In the 1730s, Craigie House (NGR NS 34970 21386) in Ayr was built as a replacement residence for Sir Thomas Wallace of Newton-on-Ayr Castle, the fifth baronet; nothing of Newton Castle, previously known as Sanquhar, now remains. In 1783 William Campbell, who made his fortune in India, purchased the principal portion of the Craigie estate. His brother, Richard Campbell of Craigie inherited the estate in 1823 and the property remained in the Campbell family for a number of generations. The family included lawyers and politicians, one being the Member for the Ayr Burghs.
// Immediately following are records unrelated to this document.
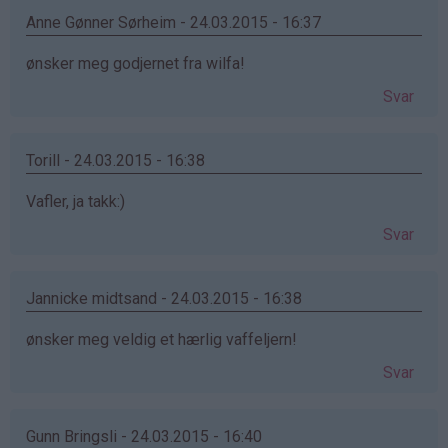
Anne Gønner Sørheim - 24.03.2015 - 16:37
ønsker meg godjernet fra wilfa!
Svar
Torill - 24.03.2015 - 16:38
Vafler, ja takk:)
Svar
Jannicke midtsand - 24.03.2015 - 16:38
ønsker meg veldig et hærlig vaffeljern!
Svar
Gunn Bringsli - 24.03.2015 - 16:40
Craigie House and estate was purchased from the Campbell family by Ayr Town Council in 1940. The gardens that run from the centre of Ayr northeast alongside the River Ayr are open to the public free of charge, however the house is used as offices for the University of the West of Scotland and various building works are proposed for the gardens area.

== Newton-on-Ayr Castle or Sanquhar Castle ==
The Wallaces constructed this castle, previously known as Sanquhar, circa the 15th century, however James V granted it to Sir William Hamilton, Provost of Ayr in 1539. William Hamilton of Sanquhar became a favourite of Regent Arran and Captain of Edinburgh Castle. His daughter Isobel married George Seton, 7th Lord Seton in August 1550 and the wedding feast was held at Edinburgh Castle. Inventories of Newton Sanquhar castle mention the fine carved furniture made in the "most courtly manner" that Hamilton had installed.

John Wallace of Craigie with forty others forcefully regained the castle in 1559 but were compelled to return it to the Hamiltons. It was returned to John Wallace of Burnbank, but was then occupied in 1587 by James Stewart, Earl of Arran, now called "James Stewart of Sanquhar", his brother Harry Stewart, and his wife Elizabeth Stewart, Lady Lovat.

In 1598 the Wallaces confirmed their ownership and moved in shortly after. The castle was severely damaged in a storm in 1701 and was finally demolished in the second half of the 18th century. Nothing of the tower now remains.

==Micro-history==
The Eglinton Hunt regularly visited Craigie's hill, cover, knowes and glens in the 1900s. A kill resulted in a meal for the dogs and the bushy tail presented to the first lady.

The small loch below the manse was used as the curling pond in the 1900s; the curling house ruins are still standing (2009).

In 1584 William Wallace of Ellerslie held the lands of Mains of Helentoun and Bogend, together with the tower, fortalice, and manor place of Helenton, together with half of the mill.